HUMMING-BIRDS.

"Minutest of the feathered kind,
Possessing every charm combined,
Nature in forming thee, designed
    That thou shouldst be

"A proof within how little space
She can comprise such perfect grace,
Rendering thy lovely fairy race
    Beauty's epitome."

IT has been said that what a beautiful sonnet is to the mind, one of these fairy-like creations is to the eyes. This is true even in the case of mounted specimens, which must necessarily have lost some of their iridescence. Few can hope to see many of them alive. The gorgeous little birds are largely tropical, the northern limit of their abundance as species being the Tropic of Cancer. They are partial to mountainous regions, where there is diversity of surface and soil sufficient to meet their needs within a small area. The highlands of the Andes in South America are the regions most favored by a large number of species. They are most abundant in Ecuador, the mountain heights affording a home for more than one hundred species. Columbia has about one hundred species; Bolivia and Peru claim about ninety-six; then follow, in consecutive order, Central America, Brazil, Venezuela, Mexico, Guiana, the West Indies, and the United States.

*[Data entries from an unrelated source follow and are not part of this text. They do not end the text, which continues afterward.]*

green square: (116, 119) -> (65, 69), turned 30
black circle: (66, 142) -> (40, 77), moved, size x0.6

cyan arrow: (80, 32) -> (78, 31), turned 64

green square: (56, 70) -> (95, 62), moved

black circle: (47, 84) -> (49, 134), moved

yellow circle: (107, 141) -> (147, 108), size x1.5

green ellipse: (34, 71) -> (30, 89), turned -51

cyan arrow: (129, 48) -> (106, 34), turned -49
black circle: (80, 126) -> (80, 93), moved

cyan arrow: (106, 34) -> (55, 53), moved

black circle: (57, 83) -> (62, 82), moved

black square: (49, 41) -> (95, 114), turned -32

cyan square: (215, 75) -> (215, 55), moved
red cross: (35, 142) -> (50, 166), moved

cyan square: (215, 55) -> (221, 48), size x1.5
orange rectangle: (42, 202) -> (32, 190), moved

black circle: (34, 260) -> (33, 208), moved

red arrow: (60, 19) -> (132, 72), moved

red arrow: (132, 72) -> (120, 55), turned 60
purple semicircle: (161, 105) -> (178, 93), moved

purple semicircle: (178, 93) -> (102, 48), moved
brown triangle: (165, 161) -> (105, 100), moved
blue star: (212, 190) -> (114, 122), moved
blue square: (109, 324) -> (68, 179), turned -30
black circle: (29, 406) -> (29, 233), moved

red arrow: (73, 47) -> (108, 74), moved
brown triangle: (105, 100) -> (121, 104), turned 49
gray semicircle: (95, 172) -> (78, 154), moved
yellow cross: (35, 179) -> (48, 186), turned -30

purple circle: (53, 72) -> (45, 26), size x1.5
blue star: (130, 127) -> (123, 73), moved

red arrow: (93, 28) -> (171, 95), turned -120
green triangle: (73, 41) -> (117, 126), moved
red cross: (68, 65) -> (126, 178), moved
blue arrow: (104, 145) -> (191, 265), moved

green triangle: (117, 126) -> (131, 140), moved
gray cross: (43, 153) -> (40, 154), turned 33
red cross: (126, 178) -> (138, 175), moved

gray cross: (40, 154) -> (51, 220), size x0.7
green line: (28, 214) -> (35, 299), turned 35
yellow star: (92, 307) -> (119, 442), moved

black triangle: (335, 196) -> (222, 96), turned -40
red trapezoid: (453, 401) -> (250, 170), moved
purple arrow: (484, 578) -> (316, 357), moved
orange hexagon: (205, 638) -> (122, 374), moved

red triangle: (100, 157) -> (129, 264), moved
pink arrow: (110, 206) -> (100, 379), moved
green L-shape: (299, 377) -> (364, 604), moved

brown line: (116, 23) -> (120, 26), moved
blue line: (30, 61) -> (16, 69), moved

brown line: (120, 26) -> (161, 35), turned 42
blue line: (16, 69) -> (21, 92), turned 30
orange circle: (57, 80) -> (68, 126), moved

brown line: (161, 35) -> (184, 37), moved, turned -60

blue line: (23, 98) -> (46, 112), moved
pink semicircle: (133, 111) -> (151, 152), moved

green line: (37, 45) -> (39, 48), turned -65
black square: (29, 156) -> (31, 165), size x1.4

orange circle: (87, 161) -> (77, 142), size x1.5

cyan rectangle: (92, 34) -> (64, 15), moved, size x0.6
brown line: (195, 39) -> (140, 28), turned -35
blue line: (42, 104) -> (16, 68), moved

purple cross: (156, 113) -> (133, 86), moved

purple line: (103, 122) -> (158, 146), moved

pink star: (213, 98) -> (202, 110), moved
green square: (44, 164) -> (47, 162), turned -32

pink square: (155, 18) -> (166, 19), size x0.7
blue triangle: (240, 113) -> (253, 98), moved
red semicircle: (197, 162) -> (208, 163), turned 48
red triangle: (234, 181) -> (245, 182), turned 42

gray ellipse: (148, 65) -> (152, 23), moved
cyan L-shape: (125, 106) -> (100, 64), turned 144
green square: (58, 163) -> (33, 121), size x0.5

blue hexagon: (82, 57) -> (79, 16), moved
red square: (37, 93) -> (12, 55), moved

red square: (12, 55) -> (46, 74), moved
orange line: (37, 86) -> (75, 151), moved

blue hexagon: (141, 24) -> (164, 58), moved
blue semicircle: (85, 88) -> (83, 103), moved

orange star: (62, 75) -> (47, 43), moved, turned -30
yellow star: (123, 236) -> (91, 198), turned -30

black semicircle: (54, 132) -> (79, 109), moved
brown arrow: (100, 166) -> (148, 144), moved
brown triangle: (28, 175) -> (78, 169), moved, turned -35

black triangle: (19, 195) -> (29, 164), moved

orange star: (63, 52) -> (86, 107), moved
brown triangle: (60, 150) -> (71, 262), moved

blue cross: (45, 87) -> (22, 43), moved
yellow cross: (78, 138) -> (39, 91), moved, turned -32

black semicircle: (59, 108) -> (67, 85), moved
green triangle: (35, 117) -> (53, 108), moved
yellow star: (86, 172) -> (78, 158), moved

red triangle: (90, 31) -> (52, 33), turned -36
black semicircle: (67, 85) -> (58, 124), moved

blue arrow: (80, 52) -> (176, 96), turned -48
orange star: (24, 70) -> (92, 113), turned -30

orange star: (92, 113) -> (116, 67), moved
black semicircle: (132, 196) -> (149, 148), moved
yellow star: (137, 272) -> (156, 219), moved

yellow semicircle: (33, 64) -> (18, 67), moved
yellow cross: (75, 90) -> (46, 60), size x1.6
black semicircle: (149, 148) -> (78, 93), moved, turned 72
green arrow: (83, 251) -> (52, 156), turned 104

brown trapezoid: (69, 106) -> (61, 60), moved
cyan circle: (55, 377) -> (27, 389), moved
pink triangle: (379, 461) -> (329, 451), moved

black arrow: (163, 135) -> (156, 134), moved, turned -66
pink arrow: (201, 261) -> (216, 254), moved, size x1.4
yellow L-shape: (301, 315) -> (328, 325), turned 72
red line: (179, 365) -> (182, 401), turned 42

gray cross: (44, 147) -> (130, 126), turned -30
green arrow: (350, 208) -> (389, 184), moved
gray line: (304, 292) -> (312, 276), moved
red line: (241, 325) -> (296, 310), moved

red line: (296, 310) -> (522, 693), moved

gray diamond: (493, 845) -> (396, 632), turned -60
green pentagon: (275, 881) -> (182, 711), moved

The eastern part of the United States has but one representative of the Humming- bird family, and only seventeen species have been found within the limits of the country. As ten of these really belong to the Mexican group, we can claim ownership of only seven, most of which, however, migrate far south in winter. Only one of these, the Anna, spends the winter in the warm valleys of California.

Most of the Hummers are honeylovers, and they extract the sweetest juices of the flowers.

     

The "soft susurrations" of their wings, as they poise above the flowers, inserting their long beaks into tubes of nectar, announce their presence. Some of the Warblers and Kinglets will sometimes poise in this way before a leaf and peck an insect from its surface, but it is not a regular habit with them. The Hummer's ability to move backwards while on the wing is one of the most wonderful features of its flight, and this movement, Mr. Ridgway says, is greatly assisted by a forward flirt of the bird's expanded tail.

The nests of the Humming-birds are of cup-shape and turban-shape, are composed chiefly of plant-down, interwoven and bound together with Spider webs, and decorated with lichens and mosses. Usually the nest is saddled upon a horizontal or slanting branch or twig, but that of the Hermit Hummer is fastened to the sides of long, pointed leaves, where they are safe from Monkeys and other predaceous animals.

"Dwelling in the snowy regions of the Andes are the little gems called Hill-stars," says Leander, S. Keyser, (which build a structure as large as a man's head, at the top of which there is a small, cup-shaped depression. In these dainty structures the eggs are laid, lying like gems in the bottom of the cups, and here the little ones are hatched. Some of them look more like bugs than birds when they first come from the shell. The method of feeding the young is mostly by regurgitation; at least such is the habit of the Ruby-throat, and no doubt many others of the family follow the fashions of the Humming-bird land. The process is as follows: The parent bird thrusts her long bill far down into the throat of her bantling, and then, by a series of forward plunges that are really terrible to witness, the honey food is pumped from the old bird's craw into that of the youngster. So far as is known the babies enjoy this vigorous exercise and suffer no serious conse quences from it."